- [Provided data]

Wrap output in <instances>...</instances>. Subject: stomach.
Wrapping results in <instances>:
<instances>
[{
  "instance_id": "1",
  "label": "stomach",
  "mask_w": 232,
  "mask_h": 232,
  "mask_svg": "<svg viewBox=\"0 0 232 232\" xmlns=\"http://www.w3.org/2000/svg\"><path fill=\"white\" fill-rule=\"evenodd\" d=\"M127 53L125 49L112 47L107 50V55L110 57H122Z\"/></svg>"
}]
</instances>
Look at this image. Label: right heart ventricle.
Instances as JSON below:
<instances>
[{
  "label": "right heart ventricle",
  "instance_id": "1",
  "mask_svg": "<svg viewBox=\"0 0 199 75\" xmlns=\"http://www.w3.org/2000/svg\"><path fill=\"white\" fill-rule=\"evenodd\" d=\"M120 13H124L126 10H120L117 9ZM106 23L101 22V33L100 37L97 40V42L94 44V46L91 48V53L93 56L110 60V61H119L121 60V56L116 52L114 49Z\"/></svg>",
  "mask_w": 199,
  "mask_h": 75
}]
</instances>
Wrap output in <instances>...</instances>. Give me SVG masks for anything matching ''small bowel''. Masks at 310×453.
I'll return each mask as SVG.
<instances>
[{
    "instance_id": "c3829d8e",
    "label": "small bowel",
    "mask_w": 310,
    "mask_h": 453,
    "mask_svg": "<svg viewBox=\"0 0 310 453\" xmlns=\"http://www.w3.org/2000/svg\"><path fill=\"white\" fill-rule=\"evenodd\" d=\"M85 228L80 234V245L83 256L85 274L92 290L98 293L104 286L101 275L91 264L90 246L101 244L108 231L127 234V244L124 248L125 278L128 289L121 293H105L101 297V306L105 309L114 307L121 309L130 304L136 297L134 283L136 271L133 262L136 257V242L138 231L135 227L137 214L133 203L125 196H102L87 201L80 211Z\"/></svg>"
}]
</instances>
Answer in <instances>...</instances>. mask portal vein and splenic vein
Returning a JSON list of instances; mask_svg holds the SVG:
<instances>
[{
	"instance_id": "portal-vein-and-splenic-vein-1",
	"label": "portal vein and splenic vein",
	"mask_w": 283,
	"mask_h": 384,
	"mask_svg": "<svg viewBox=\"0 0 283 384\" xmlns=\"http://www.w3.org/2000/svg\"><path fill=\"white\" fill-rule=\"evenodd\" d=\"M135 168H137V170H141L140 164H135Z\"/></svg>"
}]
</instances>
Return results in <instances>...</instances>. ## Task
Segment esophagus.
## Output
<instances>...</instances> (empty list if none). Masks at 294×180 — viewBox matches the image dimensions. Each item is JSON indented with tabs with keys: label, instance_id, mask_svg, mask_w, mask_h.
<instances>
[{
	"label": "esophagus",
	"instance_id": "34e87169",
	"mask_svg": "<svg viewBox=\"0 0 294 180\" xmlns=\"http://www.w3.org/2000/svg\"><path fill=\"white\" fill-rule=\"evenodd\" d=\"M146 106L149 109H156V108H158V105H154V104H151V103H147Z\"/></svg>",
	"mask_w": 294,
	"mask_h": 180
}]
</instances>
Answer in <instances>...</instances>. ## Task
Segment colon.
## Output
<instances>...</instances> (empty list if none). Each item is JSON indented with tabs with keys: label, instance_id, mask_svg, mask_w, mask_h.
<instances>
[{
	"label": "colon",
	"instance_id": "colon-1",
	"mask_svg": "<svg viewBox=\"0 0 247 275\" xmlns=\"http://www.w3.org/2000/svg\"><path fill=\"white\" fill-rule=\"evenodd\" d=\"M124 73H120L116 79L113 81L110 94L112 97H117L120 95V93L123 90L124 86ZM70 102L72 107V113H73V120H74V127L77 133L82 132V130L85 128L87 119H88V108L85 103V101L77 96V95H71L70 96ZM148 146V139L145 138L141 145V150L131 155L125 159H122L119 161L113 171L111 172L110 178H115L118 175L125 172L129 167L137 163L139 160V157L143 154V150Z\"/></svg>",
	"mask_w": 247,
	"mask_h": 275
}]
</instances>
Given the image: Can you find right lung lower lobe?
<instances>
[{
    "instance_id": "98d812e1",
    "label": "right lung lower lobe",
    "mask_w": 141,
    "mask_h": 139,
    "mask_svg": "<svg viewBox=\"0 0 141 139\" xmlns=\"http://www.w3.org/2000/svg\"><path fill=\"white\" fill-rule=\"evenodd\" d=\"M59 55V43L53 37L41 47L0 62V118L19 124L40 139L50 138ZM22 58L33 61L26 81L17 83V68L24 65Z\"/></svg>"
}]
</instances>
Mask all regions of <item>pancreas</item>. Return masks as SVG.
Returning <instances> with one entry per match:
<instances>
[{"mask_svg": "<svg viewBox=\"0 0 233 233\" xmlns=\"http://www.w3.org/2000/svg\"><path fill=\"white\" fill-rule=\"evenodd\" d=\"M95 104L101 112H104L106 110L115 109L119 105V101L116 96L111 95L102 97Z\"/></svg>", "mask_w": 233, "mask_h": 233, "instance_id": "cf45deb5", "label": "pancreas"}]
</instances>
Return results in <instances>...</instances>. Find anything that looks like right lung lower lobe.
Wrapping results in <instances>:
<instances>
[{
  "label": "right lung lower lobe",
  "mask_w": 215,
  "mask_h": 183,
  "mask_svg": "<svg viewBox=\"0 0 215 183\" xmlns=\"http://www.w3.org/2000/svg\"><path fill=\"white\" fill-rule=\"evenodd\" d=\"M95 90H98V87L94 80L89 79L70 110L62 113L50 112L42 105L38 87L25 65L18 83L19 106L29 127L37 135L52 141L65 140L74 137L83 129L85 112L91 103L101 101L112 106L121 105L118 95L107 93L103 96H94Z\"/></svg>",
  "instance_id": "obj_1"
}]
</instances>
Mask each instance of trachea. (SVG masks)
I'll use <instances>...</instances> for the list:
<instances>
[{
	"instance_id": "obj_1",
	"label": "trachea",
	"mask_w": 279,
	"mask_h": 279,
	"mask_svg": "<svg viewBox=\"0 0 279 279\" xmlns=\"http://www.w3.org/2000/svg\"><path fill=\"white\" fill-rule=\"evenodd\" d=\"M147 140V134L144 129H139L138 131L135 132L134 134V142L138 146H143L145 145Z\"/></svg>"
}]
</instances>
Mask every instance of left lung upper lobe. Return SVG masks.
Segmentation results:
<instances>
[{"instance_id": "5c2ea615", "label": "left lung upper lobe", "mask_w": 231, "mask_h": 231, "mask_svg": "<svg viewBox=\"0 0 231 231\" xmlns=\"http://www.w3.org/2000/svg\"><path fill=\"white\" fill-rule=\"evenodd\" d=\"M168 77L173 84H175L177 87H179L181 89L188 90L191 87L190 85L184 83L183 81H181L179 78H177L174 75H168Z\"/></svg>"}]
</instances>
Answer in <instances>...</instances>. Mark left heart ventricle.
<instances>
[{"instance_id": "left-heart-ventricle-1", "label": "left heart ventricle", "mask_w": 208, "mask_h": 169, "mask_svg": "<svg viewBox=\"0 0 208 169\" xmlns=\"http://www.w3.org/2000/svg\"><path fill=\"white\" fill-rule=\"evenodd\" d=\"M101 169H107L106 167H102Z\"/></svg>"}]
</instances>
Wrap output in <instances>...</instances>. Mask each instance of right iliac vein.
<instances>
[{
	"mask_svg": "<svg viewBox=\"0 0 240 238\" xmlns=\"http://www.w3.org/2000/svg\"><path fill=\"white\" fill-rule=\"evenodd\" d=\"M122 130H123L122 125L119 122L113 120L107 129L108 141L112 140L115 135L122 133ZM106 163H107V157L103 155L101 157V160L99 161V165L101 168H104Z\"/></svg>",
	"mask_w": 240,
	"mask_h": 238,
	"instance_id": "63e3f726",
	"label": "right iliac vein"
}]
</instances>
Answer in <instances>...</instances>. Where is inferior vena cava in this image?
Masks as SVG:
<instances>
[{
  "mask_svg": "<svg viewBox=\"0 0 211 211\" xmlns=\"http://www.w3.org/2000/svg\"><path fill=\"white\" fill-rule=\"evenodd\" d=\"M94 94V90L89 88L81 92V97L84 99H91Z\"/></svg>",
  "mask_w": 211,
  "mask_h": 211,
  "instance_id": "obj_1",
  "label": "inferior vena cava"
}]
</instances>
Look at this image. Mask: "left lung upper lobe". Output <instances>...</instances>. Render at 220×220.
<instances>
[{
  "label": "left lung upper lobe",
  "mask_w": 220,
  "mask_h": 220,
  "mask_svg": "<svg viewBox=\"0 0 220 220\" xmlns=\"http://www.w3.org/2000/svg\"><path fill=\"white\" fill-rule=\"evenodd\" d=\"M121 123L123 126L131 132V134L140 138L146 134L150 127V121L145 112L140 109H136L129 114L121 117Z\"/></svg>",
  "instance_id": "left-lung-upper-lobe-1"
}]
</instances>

- [Exercise instructions] With the line containing "Render at 220×220." as the first and the last line of the data as the final one, copy every line between them exactly, those two included.

- [Task solution]
Look at this image. Mask: "left lung upper lobe". Output <instances>...</instances>. Render at 220×220.
<instances>
[{
  "label": "left lung upper lobe",
  "mask_w": 220,
  "mask_h": 220,
  "mask_svg": "<svg viewBox=\"0 0 220 220\" xmlns=\"http://www.w3.org/2000/svg\"><path fill=\"white\" fill-rule=\"evenodd\" d=\"M121 123L123 126L131 132V134L140 138L146 134L150 127V121L145 112L140 109H136L129 114L121 117Z\"/></svg>",
  "instance_id": "left-lung-upper-lobe-1"
}]
</instances>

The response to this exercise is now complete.